Stored data entries:
◇ ◇ ◇ ◇

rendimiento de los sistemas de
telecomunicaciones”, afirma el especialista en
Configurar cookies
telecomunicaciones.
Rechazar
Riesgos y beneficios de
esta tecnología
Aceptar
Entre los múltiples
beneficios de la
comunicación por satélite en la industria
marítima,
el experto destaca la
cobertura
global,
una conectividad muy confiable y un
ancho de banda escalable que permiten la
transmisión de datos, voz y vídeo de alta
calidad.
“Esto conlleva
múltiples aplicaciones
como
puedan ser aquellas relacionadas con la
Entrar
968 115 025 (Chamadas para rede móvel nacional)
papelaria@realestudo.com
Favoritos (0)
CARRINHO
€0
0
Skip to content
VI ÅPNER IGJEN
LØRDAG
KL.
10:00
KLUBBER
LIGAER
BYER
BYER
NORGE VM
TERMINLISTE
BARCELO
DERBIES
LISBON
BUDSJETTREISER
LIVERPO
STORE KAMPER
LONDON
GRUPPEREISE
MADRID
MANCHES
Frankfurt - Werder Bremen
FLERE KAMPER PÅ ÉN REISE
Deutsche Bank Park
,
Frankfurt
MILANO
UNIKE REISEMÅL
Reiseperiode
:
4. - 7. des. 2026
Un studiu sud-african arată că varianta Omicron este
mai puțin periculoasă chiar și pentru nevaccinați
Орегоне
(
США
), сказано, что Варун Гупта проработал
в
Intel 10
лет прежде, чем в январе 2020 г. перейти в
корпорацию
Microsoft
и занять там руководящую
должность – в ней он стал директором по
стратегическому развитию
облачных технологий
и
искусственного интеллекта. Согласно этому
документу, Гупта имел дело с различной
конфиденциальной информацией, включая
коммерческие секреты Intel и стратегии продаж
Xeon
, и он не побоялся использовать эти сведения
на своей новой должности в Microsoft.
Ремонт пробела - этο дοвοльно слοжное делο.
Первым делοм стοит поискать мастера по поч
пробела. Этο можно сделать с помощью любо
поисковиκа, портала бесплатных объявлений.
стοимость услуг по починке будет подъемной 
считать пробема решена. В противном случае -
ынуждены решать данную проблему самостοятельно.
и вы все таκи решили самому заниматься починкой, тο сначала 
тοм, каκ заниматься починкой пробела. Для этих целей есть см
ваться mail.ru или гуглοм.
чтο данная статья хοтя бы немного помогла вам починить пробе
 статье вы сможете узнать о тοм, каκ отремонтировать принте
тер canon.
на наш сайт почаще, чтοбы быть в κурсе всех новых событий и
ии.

◇ ◇ ◇ ◇

• Problem details
Make a copy of each line in the records that has the word "Intel".

• Solution for this task
Intel 10
коммерческие секреты Intel и стратегии продаж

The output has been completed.